In a parallel effort, subsequently described, epidemiologists are analyzing death records and serological data to better understand patterns of transmission, morbidity, and mortality in past influenza pandemics. Such findings could inform planning for public health interventions to reduce the incidence of severe outcomes in future pandemics. In particular, these studies reveal a signature change in excess mortality from the elderly to younger age groups, a “pandemic age shift,” that occurred with each of the three pandemics of the 20th century. If such a shift could be recognized in incipient pandemics, it might allow sufficient time for the production and distribution of vaccine and antiviral drugs before the worst pandemic impact occurs.

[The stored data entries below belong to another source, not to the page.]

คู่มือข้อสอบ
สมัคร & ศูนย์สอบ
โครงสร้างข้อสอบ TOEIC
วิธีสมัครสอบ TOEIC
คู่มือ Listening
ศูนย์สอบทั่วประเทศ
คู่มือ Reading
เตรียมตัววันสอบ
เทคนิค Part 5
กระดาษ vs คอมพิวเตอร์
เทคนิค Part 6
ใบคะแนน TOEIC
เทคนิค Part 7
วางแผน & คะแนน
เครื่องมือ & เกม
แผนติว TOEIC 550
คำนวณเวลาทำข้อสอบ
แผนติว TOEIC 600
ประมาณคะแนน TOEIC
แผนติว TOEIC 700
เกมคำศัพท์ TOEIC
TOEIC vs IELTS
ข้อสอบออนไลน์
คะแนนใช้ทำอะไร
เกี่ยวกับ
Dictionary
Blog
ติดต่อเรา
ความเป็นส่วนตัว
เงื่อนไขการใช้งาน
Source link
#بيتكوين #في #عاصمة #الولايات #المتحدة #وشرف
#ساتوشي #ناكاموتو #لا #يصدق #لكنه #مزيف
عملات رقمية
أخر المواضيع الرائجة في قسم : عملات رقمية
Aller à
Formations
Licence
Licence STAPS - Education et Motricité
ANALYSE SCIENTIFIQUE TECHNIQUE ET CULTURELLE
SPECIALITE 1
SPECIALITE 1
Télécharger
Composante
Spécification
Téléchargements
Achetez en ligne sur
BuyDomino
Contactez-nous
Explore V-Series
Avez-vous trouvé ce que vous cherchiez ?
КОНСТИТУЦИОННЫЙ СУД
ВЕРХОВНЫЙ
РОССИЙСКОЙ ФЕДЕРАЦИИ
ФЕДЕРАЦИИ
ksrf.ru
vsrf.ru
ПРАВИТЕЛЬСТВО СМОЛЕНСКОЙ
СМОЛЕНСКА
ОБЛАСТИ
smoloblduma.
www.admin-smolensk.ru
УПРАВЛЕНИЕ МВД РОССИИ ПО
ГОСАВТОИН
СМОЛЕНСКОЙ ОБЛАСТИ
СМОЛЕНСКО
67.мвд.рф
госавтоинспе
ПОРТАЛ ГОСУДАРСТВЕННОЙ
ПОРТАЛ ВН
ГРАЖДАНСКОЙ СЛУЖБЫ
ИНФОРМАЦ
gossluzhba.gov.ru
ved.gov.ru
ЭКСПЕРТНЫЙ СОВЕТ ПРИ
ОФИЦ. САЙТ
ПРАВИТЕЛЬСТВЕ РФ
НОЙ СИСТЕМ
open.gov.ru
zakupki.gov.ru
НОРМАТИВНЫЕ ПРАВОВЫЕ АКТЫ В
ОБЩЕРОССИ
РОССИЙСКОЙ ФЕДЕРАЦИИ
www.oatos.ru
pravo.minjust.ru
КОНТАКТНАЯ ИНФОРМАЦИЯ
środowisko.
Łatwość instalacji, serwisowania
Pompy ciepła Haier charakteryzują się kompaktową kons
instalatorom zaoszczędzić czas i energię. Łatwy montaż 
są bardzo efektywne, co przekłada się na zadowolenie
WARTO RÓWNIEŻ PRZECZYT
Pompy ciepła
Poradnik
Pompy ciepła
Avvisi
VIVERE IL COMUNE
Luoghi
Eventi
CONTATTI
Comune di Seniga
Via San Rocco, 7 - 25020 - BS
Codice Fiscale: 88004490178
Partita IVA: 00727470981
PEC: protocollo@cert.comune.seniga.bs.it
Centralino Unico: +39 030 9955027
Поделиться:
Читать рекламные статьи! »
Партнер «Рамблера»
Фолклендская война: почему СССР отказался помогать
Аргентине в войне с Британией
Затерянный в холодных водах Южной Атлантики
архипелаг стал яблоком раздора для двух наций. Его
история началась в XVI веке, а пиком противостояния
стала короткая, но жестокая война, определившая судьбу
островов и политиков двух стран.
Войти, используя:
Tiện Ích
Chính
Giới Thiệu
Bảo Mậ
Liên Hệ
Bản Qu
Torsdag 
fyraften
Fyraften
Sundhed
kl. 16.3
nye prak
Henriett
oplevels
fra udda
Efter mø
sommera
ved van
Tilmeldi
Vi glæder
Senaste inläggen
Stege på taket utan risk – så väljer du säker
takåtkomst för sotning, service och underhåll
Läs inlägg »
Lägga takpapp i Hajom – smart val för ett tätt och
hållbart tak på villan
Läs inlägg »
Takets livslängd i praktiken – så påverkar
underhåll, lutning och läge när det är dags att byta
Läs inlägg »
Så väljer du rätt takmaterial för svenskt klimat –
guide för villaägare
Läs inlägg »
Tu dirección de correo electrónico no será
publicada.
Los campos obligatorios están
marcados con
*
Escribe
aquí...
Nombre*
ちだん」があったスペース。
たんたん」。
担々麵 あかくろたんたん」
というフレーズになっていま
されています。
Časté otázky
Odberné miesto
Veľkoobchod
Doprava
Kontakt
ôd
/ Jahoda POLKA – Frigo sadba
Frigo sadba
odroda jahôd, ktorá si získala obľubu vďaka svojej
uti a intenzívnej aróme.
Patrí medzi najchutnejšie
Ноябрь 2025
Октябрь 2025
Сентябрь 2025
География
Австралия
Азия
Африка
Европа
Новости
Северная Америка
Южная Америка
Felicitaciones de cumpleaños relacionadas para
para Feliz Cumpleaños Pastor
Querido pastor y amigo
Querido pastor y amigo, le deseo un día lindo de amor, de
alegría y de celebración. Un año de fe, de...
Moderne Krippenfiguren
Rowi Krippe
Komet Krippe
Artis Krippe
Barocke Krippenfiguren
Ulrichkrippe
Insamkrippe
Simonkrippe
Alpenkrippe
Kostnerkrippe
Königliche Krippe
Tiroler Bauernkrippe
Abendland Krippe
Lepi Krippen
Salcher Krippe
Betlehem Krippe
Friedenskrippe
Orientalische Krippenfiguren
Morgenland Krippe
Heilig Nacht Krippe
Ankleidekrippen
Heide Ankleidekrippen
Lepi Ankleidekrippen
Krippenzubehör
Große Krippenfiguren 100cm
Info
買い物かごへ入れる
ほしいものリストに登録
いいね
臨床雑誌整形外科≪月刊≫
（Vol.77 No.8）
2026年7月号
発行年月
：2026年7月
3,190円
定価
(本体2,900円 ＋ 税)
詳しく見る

1918 REVISITED: LESSONS AND SUGGESTIONS FOR FURTHER INQUIRY

John M. Barry

Distinguished Visiting Scholar

Center for Bioenvironmental Research at Tulane and Xavier Universities

The 1918–1919 influenza pandemic killed more people in absolute numbers than any other disease outbreak in history. A contemporary estimate put the death toll at 21 million, a figure that persists in the media today, but understates the real number. Epidemiologists and scientists have revised that figure several times since then. Each and every revision has been upward. Frank Macfarlane Burnet, who won his Nobel Prize for immunology but who spent most of his life studying influenza, estimated the death toll as probably 50 million, and possibly as high as 100 million. A 2002 epidemiologic study also estimates the deaths at between 50 and 100 million (Johnson and Mueller, 2002).

The world population in 1918 was only 28 percent of today’s population. Adjusting for population, a comparable toll today would be 175 to 350 million. By comparison, at this writing AIDS has killed approximately 24 million, and an estimated 40 million more people are infected with the virus.